I romanzi del superuomo
D'Annunzio coglie alcuni aspetti del pensiero di Nietzsche, contrapponendosi alla supremazia della razionalità scientifica e alla mediocrità borghese. Esalta lo "spirito dionisiaco" degli antichi greci, uno slancio vitale che travolge i limiti consueti dell'individuo e potenzia le sue facoltà.
Secondo Nietzsche, l'uomo moderno è imprigionato dallo "spirito apollineo", che impone un rigido controllo razionale. La morale della rinuncia prevale sul piacere e sul vitalismo di un eros libero. Di ciò è responsabile soprattutto il cristianesimo, che ha reso gli uomini schiavi. Nietzsche propone quindi l'idea di un "oltreuomo" (superuomo), un nuovo tipo di essere umano che, al di là della morale tradizionale, sviluppa pienamente la propria individualità.
Per D'Annunzio, il superuomo è un esteta con un'ideologia nazionalista e antidemocratica. Secondo lui, è necessaria un'oligarchia, un'élite che governi, poiché le masse sono incapaci di farlo. Il motivo nietzschiano è interpretato come il diritto di pochi esseri eccezionali ad affermarsi, spezzando le leggi comuni.
💡 Il superuomo dannunziano non nega l'esteta, ma lo ingloba dandogli una funzione diversa: l'artista diventa "vate", guida nella realtà sociale e politica.
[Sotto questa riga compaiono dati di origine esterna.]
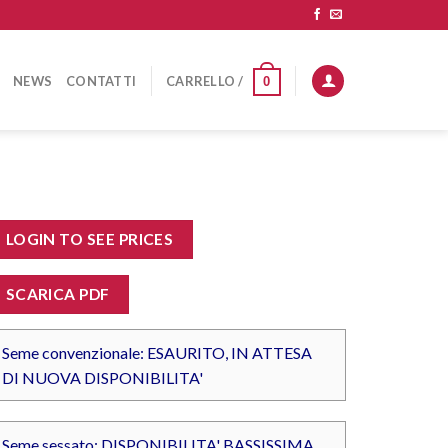
NEWS
CONTATTI
CARRELLO /
0
LOGIN TO SEE PRICES
SCARICA PDF
Seme convenzionale: ESAURITO, IN ATTESA
DI NUOVA DISPONIBILITA'
Seme sessato: DISPONIBILITA' BASSISSIMA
Uno dei romanzi più rappresentativi è "Le vergini delle rocce". Il protagonista, Claudio Cantelmo, sdegnoso della realtà borghese, vuole generare il superuomo che guiderà l'Italia a destini imperiali. Il romanzo si concentra sulla scelta della donna che dovrà generare questo superuomo tra le tre figlie del principe Montaga, in uno scenario di decadenza.
Alla fine, Cantelmo non riesce a scegliere tra le tre principesse e il romanzo si chiude con la sua perplessità. Nonostante le ambizioni eroiche, anche i protagonisti dannunziani rimangono deboli e sconfitti, incapaci di tradurre le loro aspirazioni in azione.